__AIM OF THE TASK__.
If a line in the data contains "Radio", copy it out.

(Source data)
╔══
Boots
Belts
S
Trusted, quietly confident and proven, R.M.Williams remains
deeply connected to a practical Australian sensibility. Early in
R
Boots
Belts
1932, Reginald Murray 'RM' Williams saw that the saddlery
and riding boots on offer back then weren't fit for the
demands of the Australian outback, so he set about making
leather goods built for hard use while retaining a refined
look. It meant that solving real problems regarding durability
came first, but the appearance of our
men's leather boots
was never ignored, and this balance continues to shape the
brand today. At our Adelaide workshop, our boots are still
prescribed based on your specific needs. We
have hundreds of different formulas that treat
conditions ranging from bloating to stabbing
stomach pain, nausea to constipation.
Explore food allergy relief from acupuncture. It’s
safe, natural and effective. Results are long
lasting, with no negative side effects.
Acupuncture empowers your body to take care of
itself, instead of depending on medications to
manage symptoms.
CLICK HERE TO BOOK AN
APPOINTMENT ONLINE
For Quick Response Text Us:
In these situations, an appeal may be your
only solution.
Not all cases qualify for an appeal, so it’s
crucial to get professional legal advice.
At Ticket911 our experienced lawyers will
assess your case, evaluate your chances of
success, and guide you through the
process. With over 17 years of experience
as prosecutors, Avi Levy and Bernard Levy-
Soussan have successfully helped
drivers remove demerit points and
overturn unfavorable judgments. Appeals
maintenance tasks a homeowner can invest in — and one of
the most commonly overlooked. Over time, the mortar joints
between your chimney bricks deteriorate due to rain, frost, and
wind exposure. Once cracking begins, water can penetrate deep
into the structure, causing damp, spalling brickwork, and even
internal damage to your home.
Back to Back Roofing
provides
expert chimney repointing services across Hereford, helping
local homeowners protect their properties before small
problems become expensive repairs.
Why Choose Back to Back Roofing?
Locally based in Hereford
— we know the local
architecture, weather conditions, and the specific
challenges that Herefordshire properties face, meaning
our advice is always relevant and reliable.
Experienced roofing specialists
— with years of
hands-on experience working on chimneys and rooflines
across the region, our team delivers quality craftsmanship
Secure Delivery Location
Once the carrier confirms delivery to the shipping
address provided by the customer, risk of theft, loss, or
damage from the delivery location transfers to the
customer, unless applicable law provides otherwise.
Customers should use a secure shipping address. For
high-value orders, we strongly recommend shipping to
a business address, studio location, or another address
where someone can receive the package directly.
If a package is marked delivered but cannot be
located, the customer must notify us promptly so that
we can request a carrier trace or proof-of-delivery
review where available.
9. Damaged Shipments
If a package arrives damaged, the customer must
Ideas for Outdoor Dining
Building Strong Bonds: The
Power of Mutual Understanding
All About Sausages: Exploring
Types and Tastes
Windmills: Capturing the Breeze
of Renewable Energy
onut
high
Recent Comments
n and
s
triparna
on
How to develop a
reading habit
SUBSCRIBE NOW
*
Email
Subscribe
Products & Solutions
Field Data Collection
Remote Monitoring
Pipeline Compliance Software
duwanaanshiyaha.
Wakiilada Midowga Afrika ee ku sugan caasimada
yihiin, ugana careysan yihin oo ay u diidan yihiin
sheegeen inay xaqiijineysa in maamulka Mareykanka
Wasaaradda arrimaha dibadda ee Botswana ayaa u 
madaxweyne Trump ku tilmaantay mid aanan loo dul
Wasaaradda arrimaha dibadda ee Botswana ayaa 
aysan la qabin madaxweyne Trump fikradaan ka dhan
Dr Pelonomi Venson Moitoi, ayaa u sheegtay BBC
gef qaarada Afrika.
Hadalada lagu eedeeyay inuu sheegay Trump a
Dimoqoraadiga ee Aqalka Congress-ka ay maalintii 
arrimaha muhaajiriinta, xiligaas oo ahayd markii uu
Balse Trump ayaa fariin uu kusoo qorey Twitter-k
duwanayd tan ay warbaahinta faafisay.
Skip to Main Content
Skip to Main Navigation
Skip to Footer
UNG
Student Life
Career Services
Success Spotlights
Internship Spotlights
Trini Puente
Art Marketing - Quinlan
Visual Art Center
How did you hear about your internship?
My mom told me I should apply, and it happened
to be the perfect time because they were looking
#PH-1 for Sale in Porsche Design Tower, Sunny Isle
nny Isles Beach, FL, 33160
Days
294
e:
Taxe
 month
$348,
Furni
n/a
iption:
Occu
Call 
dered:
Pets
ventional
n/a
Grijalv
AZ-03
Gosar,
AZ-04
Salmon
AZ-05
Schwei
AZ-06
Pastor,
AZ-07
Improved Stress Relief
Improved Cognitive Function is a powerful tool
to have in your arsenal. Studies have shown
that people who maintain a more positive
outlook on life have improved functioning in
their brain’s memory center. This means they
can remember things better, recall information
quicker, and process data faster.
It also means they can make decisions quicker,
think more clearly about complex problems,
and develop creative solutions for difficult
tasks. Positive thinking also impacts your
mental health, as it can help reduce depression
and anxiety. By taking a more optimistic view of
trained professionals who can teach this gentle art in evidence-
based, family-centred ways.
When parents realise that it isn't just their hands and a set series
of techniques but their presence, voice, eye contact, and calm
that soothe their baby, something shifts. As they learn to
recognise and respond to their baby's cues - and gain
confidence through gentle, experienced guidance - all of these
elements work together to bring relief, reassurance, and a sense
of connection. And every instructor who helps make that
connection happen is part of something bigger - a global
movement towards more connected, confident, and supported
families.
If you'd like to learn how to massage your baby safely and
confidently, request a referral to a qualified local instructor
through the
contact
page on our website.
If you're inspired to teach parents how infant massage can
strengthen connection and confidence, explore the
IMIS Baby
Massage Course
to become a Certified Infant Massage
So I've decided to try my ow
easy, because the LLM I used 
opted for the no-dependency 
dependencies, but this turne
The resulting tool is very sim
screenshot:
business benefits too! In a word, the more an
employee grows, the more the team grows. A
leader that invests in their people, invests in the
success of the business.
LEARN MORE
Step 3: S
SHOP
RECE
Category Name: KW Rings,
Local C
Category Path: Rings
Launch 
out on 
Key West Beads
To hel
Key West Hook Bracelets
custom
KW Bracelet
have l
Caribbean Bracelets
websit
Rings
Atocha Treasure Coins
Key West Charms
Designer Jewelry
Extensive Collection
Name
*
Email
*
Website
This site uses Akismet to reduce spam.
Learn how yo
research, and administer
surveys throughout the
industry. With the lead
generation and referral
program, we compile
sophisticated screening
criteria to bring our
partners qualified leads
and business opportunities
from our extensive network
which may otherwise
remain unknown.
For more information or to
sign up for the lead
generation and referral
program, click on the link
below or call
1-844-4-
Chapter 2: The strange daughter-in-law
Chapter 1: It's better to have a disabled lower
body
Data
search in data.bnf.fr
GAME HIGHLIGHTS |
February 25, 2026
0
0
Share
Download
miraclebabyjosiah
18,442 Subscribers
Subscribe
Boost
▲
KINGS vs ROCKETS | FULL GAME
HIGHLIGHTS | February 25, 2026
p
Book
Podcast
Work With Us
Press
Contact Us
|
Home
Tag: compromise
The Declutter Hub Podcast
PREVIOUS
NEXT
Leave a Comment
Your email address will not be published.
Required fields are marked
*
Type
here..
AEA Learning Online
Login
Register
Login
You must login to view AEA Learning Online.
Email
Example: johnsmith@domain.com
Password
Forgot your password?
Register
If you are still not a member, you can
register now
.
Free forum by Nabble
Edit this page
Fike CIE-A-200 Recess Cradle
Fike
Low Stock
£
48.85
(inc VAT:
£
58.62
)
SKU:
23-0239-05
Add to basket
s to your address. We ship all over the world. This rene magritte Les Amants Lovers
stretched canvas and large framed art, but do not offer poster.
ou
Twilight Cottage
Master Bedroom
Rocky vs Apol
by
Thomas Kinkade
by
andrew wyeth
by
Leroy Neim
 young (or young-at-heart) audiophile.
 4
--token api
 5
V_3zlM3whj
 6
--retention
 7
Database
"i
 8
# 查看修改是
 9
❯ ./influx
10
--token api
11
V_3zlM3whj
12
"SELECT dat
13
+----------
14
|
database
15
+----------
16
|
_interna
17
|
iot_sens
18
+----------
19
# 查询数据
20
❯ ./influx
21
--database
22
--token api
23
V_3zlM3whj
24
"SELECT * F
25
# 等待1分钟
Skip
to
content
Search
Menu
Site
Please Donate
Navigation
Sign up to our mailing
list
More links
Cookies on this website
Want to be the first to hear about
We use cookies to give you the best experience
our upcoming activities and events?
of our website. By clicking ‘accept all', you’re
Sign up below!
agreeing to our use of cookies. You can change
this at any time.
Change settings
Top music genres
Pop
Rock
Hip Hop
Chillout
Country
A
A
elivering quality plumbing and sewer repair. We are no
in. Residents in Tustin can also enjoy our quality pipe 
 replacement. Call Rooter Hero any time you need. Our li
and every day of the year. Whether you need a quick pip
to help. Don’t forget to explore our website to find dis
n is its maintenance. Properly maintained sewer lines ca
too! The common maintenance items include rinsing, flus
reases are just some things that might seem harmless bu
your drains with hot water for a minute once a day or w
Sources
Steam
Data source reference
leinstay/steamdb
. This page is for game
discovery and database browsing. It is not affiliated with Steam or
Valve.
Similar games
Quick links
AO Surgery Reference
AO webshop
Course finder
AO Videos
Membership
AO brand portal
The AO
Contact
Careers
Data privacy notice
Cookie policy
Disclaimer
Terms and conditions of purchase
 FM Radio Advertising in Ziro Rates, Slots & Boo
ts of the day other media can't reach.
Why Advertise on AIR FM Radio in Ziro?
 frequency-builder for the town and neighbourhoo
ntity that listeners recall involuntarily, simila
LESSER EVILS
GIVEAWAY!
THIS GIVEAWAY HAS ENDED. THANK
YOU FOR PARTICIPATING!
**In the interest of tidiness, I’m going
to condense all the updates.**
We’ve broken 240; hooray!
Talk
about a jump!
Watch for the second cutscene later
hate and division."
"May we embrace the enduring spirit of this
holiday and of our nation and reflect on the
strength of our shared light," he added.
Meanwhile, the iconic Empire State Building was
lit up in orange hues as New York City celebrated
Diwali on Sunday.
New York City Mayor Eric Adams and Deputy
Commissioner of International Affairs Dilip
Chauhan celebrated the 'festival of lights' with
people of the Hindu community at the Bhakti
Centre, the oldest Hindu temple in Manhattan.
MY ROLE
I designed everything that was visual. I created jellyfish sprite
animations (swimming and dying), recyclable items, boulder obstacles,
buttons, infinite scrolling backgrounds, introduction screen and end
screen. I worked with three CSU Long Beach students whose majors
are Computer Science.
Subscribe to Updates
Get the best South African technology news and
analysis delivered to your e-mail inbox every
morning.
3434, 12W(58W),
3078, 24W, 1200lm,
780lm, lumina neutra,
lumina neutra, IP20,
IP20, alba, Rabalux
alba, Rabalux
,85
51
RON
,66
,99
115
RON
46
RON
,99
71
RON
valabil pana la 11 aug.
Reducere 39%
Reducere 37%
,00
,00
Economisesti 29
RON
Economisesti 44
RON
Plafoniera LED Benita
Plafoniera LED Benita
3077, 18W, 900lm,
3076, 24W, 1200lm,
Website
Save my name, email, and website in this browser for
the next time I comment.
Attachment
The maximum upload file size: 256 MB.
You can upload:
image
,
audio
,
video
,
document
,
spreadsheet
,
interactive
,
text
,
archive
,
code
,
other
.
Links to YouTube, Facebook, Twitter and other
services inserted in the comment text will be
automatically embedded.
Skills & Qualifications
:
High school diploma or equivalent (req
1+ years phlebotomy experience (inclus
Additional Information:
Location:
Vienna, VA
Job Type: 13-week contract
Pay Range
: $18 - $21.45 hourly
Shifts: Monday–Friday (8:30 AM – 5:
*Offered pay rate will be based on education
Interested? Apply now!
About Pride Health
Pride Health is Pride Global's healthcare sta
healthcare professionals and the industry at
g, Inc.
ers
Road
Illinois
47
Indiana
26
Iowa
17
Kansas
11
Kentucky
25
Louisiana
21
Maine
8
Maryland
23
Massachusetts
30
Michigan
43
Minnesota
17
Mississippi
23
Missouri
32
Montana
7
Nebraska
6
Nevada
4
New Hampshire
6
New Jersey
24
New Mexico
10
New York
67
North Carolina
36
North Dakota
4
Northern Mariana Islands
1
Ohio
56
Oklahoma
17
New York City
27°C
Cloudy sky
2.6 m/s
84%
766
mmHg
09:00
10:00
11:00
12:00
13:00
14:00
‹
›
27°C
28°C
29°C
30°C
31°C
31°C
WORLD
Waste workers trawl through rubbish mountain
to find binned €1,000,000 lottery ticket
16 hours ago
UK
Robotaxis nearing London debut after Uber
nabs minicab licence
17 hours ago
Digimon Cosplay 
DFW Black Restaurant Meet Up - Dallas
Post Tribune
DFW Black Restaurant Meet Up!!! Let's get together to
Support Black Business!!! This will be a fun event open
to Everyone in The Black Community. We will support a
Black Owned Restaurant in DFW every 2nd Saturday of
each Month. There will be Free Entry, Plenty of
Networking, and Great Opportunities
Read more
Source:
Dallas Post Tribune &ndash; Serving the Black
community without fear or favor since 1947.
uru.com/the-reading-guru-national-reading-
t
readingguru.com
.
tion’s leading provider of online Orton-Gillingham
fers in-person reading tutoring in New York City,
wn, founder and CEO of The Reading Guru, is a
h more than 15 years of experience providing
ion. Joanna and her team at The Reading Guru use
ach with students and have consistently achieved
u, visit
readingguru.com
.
╚══
__PROBLEM SOLUTION__.
 FM Radio Advertising in Ziro Rates, Slots & Boo
Why Advertise on AIR FM Radio in Ziro?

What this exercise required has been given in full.